Avec un diamètre de 6,5 mètres difficile à caser dans une fusée, les ingénieurs ont dû imaginer un système qui lui permette de se déplier comme un origami. Une manœuvre réalisée encore une fois hier sur le plancher des vaches. Un test qui devait être obligatoirement réussi car la prochaine fois qu’il se dépliera ce sera dans l’espace. Lancé de la Guyane via le fusée Ariane V, le télescope sera placé en orbite autour du Soleil, à 1,5 million de kilomètres de la Terre. Pour Scott Willoughby, de Northrop Grumman, le fabricant principal de James Webb : « C’est comme construire une montre suisse de 12 mètres de haut, 25 de long et 12 de large, et la préparer pour un voyage dans le vide, par -240°C ». Un lancement important car James Webb a des possibilités bien supérieures à Hubble, un autre télescope spatial, lancé en 1990 et qui opère toujours, en tournant autour de la terre à 600 km.
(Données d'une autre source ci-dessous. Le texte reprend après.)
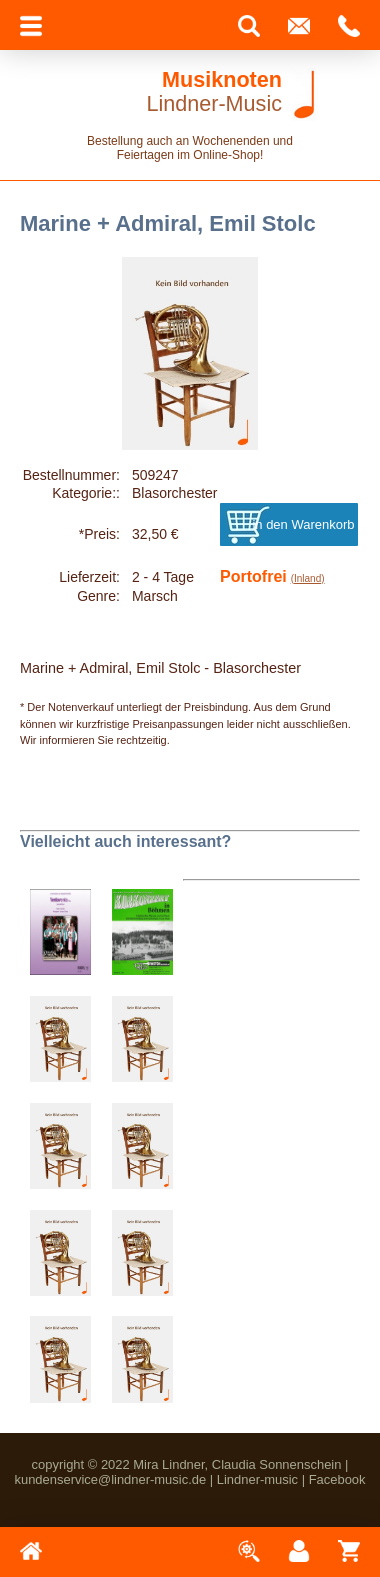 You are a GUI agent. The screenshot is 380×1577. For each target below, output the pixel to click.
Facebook (337, 1479)
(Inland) (308, 578)
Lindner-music (257, 1479)
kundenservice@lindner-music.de (110, 1479)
Le Télescope Hubble en orbite autour de la Terre depuis le 24 avril 1990

Pour Klaus Pontoppidan, du Space Telescope Science Institute de la NASA : « Webb n’a pas seulement été construit pour faire ce que fait Hubble en mieux, Il a été construit pour répondre à des questions sur le cosmos et ses origines auxquelles nous ne pouvons pas répondre autrement ».
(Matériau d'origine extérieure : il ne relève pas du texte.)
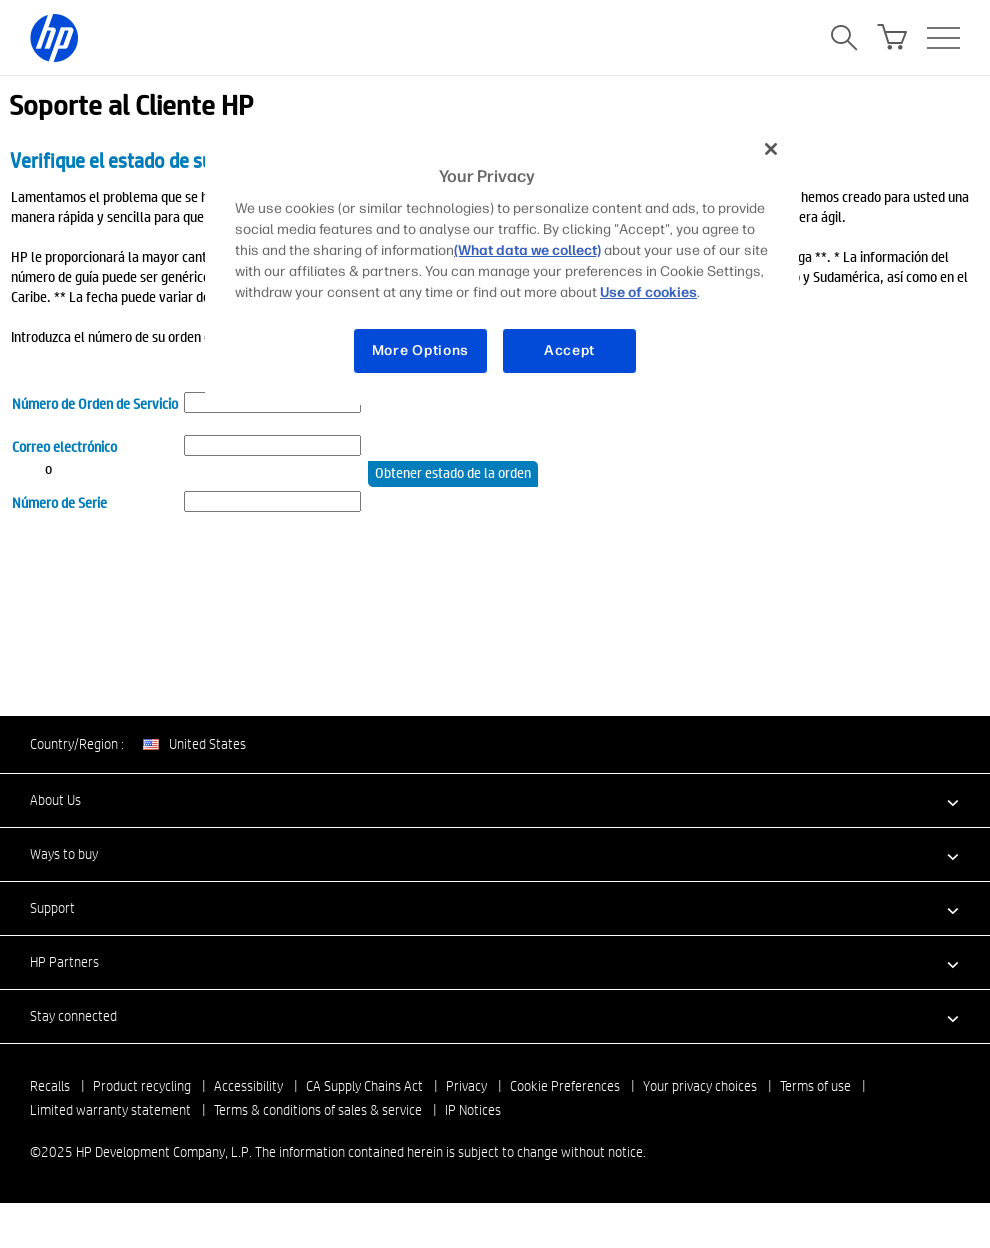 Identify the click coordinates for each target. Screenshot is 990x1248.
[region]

UNE COLLABORATION INTERNATIONALE

Des scientifiques de 44 pays, ont soumis plus de 1.000 projets au total, dont un peu moins de 300 ont été retenus par un comité dédié. C’est ce qui a permis d’établir le programme d’observation pour la première année d’activité du télescope. Parmi les travaux qui lui seront demandés : l’observation d’exoplanètes au-delà de notre système solaire dont le télescope pourra analyser la composition de l’atmosphère, en quête d’eau ou de CO2 : « En d’autres termes, explorer les atmosphères de mondes qui pourraient abriter la vie » , a déclaré Eric Smith, le responsable scientifique du projet pour la NASA. Une mission capitale, car comme le rappelle Stephane Mazevet, ancien directeur du laboratoire de recherche de Paris dans l’entretien qu’il nous a accordé : « Pour le moment, nous n’avons pas trouvé d’eau sur les exoplanètes de notre système solaire que nous avons étudié ». Avec les capacités de James Webb, il sera plus facile de la trouver : « James Webb va explorer les atmosphères de mondes qui pourraient abriter la vie », a déclaré Eric Smith, le responsable scientifique du projet pour la Nasa avant de rajouter : « Il explorera toutes les phases de notre histoire cosmique ». La communauté scientifique croise les doigts quant à son lancement qui a déjà été repoussé de nombreuses fois en raison d’innombrables problèmes de développement qui ont conduit à une explosion de son coût: environ 10 milliards de dollars.